Through revealing her process to us, Dastgheib shares her goal which is to create works of pure aesthetic pleasure. Utilising the organic structure of our natural world as a blueprint for perfect form (as countless artists have done before), Dastgheib is freed to play. And once we know this, we can understand that play is central to her practice and in fact, comes first – her walks are her play. Post photographing, the form is a known factor, leaving Dastgheib to explore colour relationships alongside paint viscosity and finish.
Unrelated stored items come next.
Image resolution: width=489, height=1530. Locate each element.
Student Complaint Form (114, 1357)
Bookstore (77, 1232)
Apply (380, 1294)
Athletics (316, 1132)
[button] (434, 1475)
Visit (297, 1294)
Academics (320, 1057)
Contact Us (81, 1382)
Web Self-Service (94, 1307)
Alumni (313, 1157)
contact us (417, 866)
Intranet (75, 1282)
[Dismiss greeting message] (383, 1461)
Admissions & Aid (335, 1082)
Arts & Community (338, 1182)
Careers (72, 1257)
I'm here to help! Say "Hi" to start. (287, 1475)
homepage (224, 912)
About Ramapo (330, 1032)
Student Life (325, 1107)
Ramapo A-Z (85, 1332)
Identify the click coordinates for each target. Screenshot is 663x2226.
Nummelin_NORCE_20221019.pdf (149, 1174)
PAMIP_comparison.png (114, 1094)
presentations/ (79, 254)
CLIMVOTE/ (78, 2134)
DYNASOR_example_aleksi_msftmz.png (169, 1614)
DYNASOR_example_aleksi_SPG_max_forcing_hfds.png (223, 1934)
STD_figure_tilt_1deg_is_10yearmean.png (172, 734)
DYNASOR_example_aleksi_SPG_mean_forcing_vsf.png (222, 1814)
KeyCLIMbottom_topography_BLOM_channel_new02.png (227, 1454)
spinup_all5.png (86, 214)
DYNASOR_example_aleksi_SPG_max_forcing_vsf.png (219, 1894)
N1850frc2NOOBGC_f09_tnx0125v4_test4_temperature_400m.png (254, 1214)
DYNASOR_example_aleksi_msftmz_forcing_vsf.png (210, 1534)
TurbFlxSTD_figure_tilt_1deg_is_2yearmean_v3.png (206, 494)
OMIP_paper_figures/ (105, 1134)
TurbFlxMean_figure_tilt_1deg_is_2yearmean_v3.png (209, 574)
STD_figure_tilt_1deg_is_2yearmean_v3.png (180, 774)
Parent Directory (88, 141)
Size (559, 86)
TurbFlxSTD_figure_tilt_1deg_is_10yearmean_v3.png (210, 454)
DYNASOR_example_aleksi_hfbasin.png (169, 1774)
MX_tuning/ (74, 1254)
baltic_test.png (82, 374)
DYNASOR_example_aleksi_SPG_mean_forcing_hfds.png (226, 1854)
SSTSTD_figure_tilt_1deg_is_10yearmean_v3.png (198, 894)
In terms of influence, Dastgheib is heavily inspired by the Les Nabis artists, a group which formed at the end of the nineteenth century in France. With palettes reminiscent of Cezanne and Gaugin, the Le Nabis used a bold palette of unmediated colour applied in thick lines, alla prima. Influenced by Japanese prints and the Art Nouveau movement, their works were relatively flat and stylised. In addition, to this group, Dastgheib draws inspiration from the likes of Milton Avery (American), Peter Doig (Scottish) and Shaun Ellison (South African).

Painting is a cathartic exercise for Dastgheib where she works until she feels like she is “…at home”. Like her method of making, Dastgheib names her works in a playful, responsive way; Cheesecake as it reminds her of the indulgent pudding, and Strangers as the figurative nature of the plant felt like a group of friends, known to each other but strangers to Dastgheib. Dastgheib tells me of the personalities of her works, which she gets to know as she spends time making them, building a relationship with Sweet kawakawa, Orange Frowns and Ladies.

Based in Christchurch, Dastgheib holds a BFA from Massey University and has exhibited throughout New Zealand and the United States. Dastgheib is currently undertaking her master’s in arts therapy through Whitecliffe College of Art and Design in Auckland.